§ What you should do: Retype each entry exactly. Skip any pictures.

Collected data:
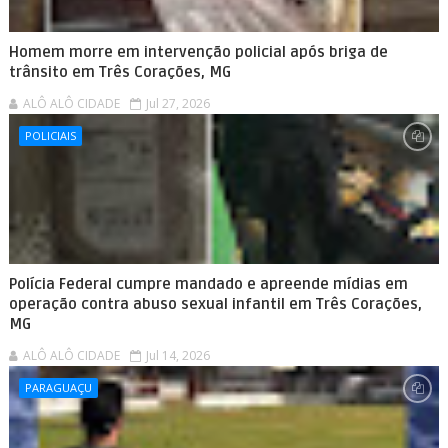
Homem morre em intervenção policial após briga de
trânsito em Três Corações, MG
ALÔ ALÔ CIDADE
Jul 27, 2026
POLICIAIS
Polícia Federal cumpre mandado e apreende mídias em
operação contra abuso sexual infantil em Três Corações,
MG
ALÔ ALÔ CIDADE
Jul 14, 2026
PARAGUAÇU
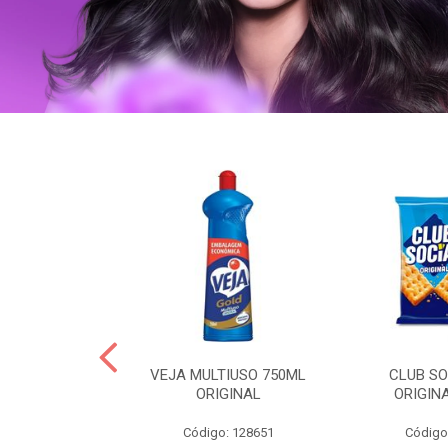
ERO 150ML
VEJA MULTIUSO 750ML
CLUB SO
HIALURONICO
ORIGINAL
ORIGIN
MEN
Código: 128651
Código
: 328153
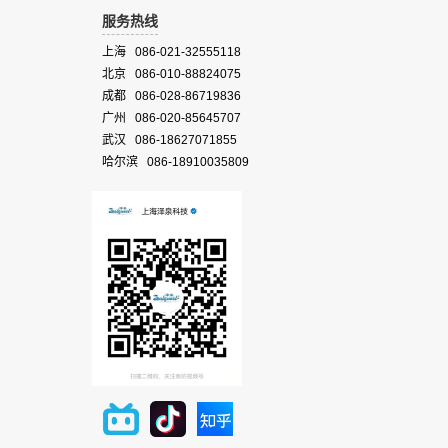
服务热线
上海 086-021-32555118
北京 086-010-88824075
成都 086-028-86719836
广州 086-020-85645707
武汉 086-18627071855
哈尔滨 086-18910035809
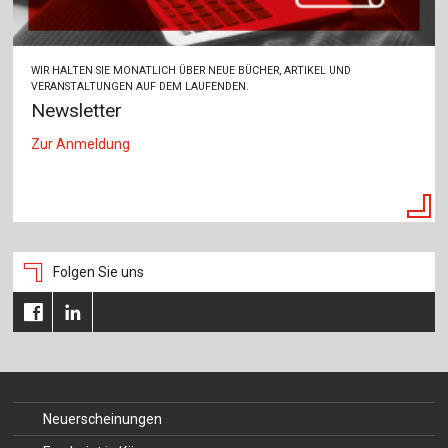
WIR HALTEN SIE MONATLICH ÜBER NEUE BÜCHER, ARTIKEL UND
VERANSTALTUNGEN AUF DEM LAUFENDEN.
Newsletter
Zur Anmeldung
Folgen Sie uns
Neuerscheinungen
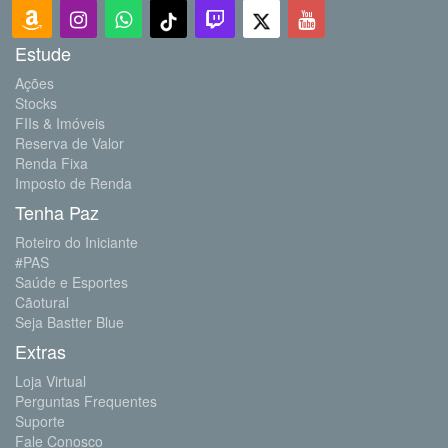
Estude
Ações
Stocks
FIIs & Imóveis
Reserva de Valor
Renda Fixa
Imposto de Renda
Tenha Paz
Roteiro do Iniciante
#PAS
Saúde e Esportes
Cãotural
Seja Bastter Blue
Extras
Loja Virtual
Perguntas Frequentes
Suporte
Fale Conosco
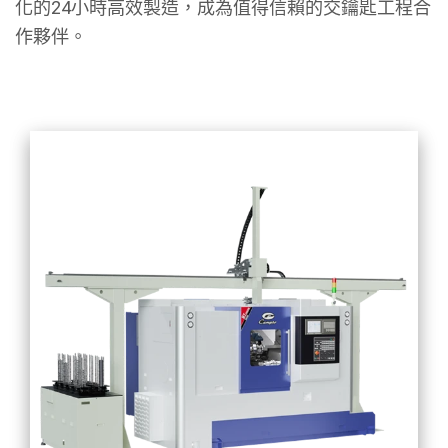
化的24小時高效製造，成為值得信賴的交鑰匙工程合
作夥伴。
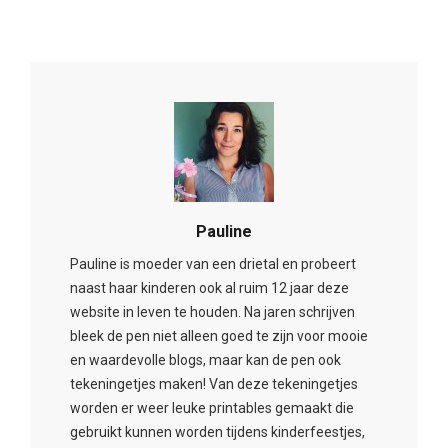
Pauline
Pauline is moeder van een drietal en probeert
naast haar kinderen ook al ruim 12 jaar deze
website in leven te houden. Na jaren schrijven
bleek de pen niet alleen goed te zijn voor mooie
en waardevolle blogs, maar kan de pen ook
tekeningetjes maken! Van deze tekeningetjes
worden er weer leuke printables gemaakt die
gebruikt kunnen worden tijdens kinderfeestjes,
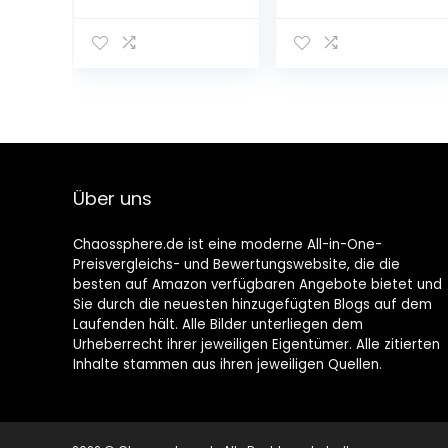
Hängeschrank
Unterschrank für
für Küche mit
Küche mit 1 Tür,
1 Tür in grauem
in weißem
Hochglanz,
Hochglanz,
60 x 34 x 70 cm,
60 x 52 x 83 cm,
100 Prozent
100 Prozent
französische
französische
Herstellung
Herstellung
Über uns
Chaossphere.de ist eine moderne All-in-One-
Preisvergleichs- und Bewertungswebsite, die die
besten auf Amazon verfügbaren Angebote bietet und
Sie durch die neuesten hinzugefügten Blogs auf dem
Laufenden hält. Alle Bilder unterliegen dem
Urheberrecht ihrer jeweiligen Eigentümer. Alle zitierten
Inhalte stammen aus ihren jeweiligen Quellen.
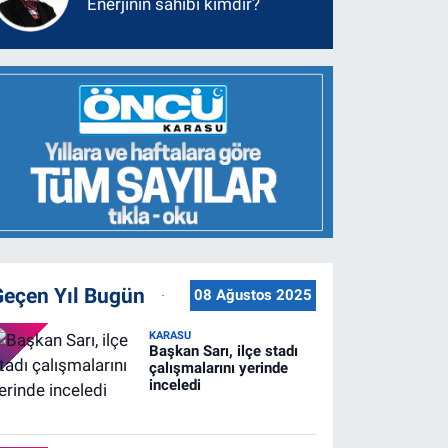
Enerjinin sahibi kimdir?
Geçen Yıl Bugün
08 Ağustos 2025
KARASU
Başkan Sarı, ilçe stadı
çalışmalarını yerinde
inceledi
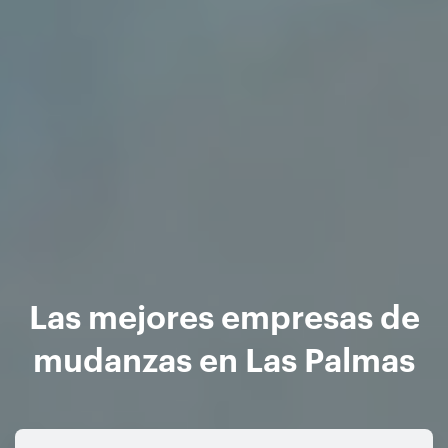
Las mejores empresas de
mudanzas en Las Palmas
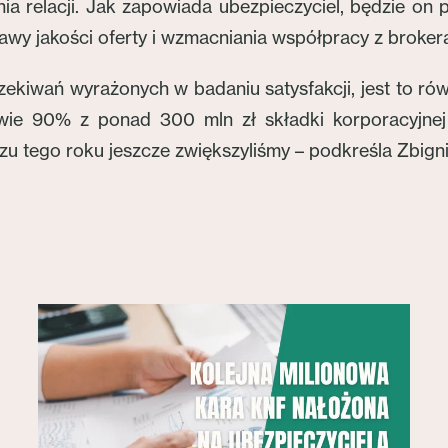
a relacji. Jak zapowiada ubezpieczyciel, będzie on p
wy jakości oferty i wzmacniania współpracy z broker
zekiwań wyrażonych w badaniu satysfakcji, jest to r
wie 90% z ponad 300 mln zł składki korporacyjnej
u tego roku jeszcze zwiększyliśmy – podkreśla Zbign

§ Solution for this exercise:
Homem morre em intervenção policial após briga de
trânsito em Três Corações, MG
ALÔ ALÔ CIDADE
Jul 27, 2026
POLICIAIS
Polícia Federal cumpre mandado e apreende mídias em
operação contra abuso sexual infantil em Três Corações,
MG
ALÔ ALÔ CIDADE
Jul 14, 2026
PARAGUAÇU
ERO 150ML
VEJA MULTIUSO 750ML
CLUB SO
HIALURONICO
ORIGINAL
ORIGIN
MEN
Código: 128651
Código
: 328153
服务热线
上海 086-021-32555118
北京 086-010-88824075
成都 086-028-86719836
广州 086-020-85645707
武汉 086-18627071855
哈尔滨 086-18910035809
WIR HALTEN SIE MONATLICH ÜBER NEUE BÜCHER, ARTIKEL UND
VERANSTALTUNGEN AUF DEM LAUFENDEN.
Newsletter
Zur Anmeldung
Folgen Sie uns
Neuerscheinungen
Estude
Ações
Stocks
FIIs & Imóveis
Reserva de Valor
Renda Fixa
Imposto de Renda
Tenha Paz
Roteiro do Iniciante
#PAS
Saúde e Esportes
Cãotural
Seja Bastter Blue
Extras
Loja Virtual
Perguntas Frequentes
Suporte
Fale Conosco
化的24小時高效製造，成為值得信賴的交鑰匙工程合
作夥伴。
Pauline
Pauline is moeder van een drietal en probeert
naast haar kinderen ook al ruim 12 jaar deze
website in leven te houden. Na jaren schrijven
bleek de pen niet alleen goed te zijn voor mooie
en waardevolle blogs, maar kan de pen ook
tekeningetjes maken! Van deze tekeningetjes
worden er weer leuke printables gemaakt die
gebruikt kunnen worden tijdens kinderfeestjes,
Hängeschrank
Unterschrank für
für Küche mit
Küche mit 1 Tür,
1 Tür in grauem
in weißem
Hochglanz,
Hochglanz,
60 x 34 x 70 cm,
60 x 52 x 83 cm,
100 Prozent
100 Prozent
französische
französische
Herstellung
Herstellung
Über uns
Chaossphere.de ist eine moderne All-in-One-
Preisvergleichs- und Bewertungswebsite, die die
besten auf Amazon verfügbaren Angebote bietet und
Sie durch die neuesten hinzugefügten Blogs auf dem
Laufenden hält. Alle Bilder unterliegen dem
Urheberrecht ihrer jeweiligen Eigentümer. Alle zitierten
Inhalte stammen aus ihren jeweiligen Quellen.
Enerjinin sahibi kimdir?
Geçen Yıl Bugün
08 Ağustos 2025
KARASU
Başkan Sarı, ilçe stadı
çalışmalarını yerinde
inceledi
Las mejores empresas de
mudanzas en Las Palmas
a relacji. Jak zapowiada ubezpieczyciel, będzie on p
wy jakości oferty i wzmacniania współpracy z broker
zekiwań wyrażonych w badaniu satysfakcji, jest to r
wie 90% z ponad 300 mln zł składki korporacyjnej
u tego roku jeszcze zwiększyliśmy – podkreśla Zbign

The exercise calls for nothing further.